The records >>
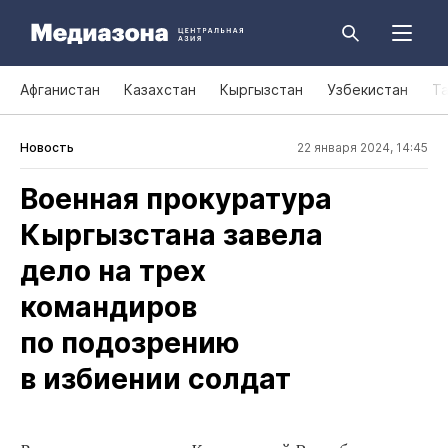
Афганистан
Казахстан
Кыргызстан
Узбекистан
Т
Новость
22 января 2024, 14:45
Военная прокуратура
Кыргызстана завела
дело на трех
командиров
по подозрению
в избиении солдат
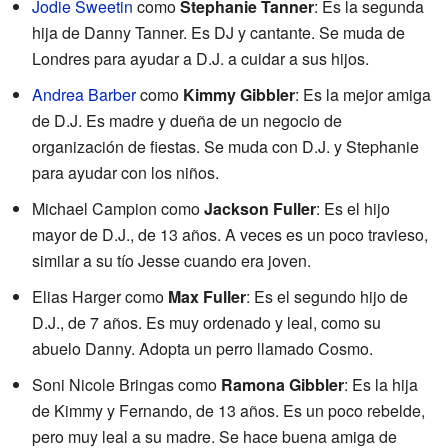
Jodie Sweetin
como
Stephanie Tanner
: Es la segunda
hija de Danny Tanner. Es DJ y cantante. Se muda de
Londres para ayudar a D.J. a cuidar a sus hijos.
Andrea Barber
como
Kimmy Gibbler
: Es la mejor amiga
de D.J. Es madre y dueña de un negocio de
organización de fiestas. Se muda con D.J. y Stephanie
para ayudar con los niños.
Michael Campion como
Jackson Fuller
: Es el hijo
mayor de D.J., de 13 años. A veces es un poco travieso,
similar a su tío Jesse cuando era joven.
Elias Harger como
Max Fuller
: Es el segundo hijo de
D.J., de 7 años. Es muy ordenado y leal, como su
abuelo Danny. Adopta un perro llamado Cosmo.
Soni Nicole Bringas como
Ramona Gibbler
: Es la hija
de Kimmy y Fernando, de 13 años. Es un poco rebelde,
pero muy leal a su madre. Se hace buena amiga de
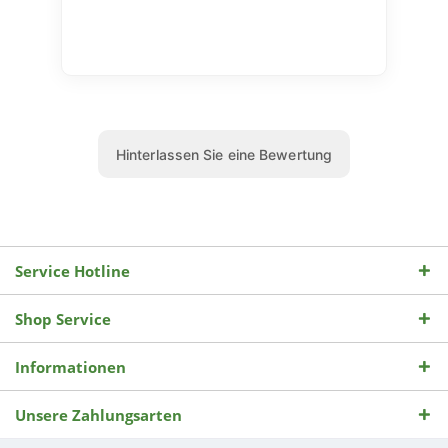
Service Hotline
Shop Service
Informationen
Unsere Zahlungsarten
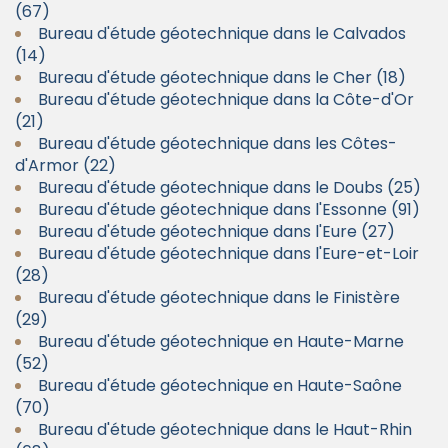
(67)
Bureau d'étude géotechnique dans le Calvados
(14)
Bureau d'étude géotechnique dans le Cher (18)
Bureau d'étude géotechnique dans la Côte-d'Or
(21)
Bureau d'étude géotechnique dans les Côtes-
d'Armor (22)
Bureau d'étude géotechnique dans le Doubs (25)
Bureau d'étude géotechnique dans l'Essonne (91)
Bureau d'étude géotechnique dans l'Eure (27)
Bureau d'étude géotechnique dans l'Eure-et-Loir
(28)
Bureau d'étude géotechnique dans le Finistère
(29)
Bureau d'étude géotechnique en Haute-Marne
(52)
Bureau d'étude géotechnique en Haute-Saône
(70)
Bureau d'étude géotechnique dans le Haut-Rhin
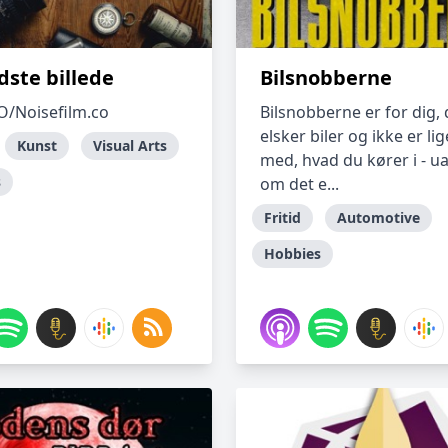
dste billede
Bilsnobberne
O/Noisefilm.co
Bilsnobberne er for dig, 
elsker biler og ikke er li
Kunst
Visual Arts
med, hvad du kører i - u
s
om det e...
Fritid
Automotive
Hobbies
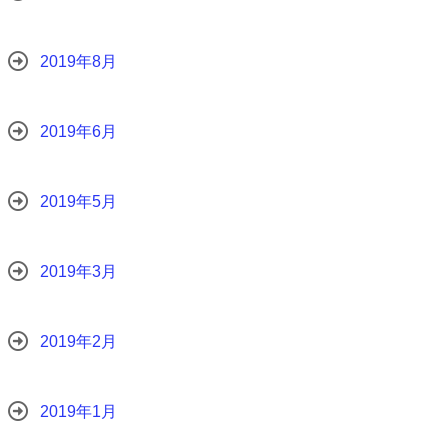
2019年8月
2019年6月
2019年5月
2019年3月
2019年2月
2019年1月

Problem description >>
An exact copy of all the data above is required; omit any pictures.

Response area >>
Афганистан
Казахстан
Кыргызстан
Узбекистан
Т
Новость
22 января 2024, 14:45
Военная прокуратура
Кыргызстана завела
дело на трех
командиров
по подозрению
в избиении солдат
Jodie Sweetin
como
Stephanie Tanner
: Es la segunda
hija de Danny Tanner. Es DJ y cantante. Se muda de
Londres para ayudar a D.J. a cuidar a sus hijos.
Andrea Barber
como
Kimmy Gibbler
: Es la mejor amiga
de D.J. Es madre y dueña de un negocio de
organización de fiestas. Se muda con D.J. y Stephanie
para ayudar con los niños.
Michael Campion como
Jackson Fuller
: Es el hijo
mayor de D.J., de 13 años. A veces es un poco travieso,
similar a su tío Jesse cuando era joven.
Elias Harger como
Max Fuller
: Es el segundo hijo de
D.J., de 7 años. Es muy ordenado y leal, como su
abuelo Danny. Adopta un perro llamado Cosmo.
Soni Nicole Bringas como
Ramona Gibbler
: Es la hija
de Kimmy y Fernando, de 13 años. Es un poco rebelde,
pero muy leal a su madre. Se hace buena amiga de
Service Hotline
Shop Service
Informationen
Unsere Zahlungsarten
(67)
Bureau d'étude géotechnique dans le Calvados
(14)
Bureau d'étude géotechnique dans le Cher (18)
Bureau d'étude géotechnique dans la Côte-d'Or
(21)
Bureau d'étude géotechnique dans les Côtes-
d'Armor (22)
Bureau d'étude géotechnique dans le Doubs (25)
Bureau d'étude géotechnique dans l'Essonne (91)
Bureau d'étude géotechnique dans l'Eure (27)
Bureau d'étude géotechnique dans l'Eure-et-Loir
(28)
Bureau d'étude géotechnique dans le Finistère
(29)
Bureau d'étude géotechnique en Haute-Marne
(52)
Bureau d'étude géotechnique en Haute-Saône
(70)
Bureau d'étude géotechnique dans le Haut-Rhin
dste billede
Bilsnobberne
O/Noisefilm.co
Bilsnobberne er for dig, 
elsker biler og ikke er li
Kunst
Visual Arts
med, hvad du kører i - u
s
om det e...
Fritid
Automotive
Hobbies
2019年8月
2019年6月
2019年5月
2019年3月
2019年2月
2019年1月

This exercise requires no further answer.